After that, we execute the Jupyter Notebook:
# EXECUTE JUPYTER NOTEBOOK
echo "Running python script..."
jupyter nbconvert --execute $SCRIPT_DIR/logic/house-search.ipynb --to python
echo "Python script complete"
The last line in that .ipynb
file exports the folium
map with polygons to an index.html
file. We then point the web hosting software to use that index.html
file as the base directory.
We then have a working, semi-automated way to throw a rich, data-filled map online for anyone to access!
If you've gotten this far, thanks for reading!
- Count the number of sales that contributed to the sales medians and then filter out the zip codes below some threshold n?
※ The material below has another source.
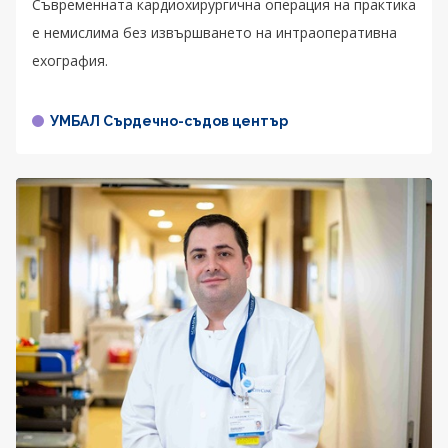
Съвременната кардиохирургична операция на практика
е немислима без извършването на интраоперативна
ехография.
УМБАЛ Сърдечно-съдов център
- Could build an animated graph of the
RentToSalesRatio
graph as historical data and show how it evolves over time. - Upload to and run on a server, add
cron
scheduling. - Currently, this program requires a lot of memory. I'd like to add some garbage collection so unused dataframes are deallocated to improve memory usage.
* I performed many unit tests in order to verify my results as part of this project. I left out many of those details as part of this write-up.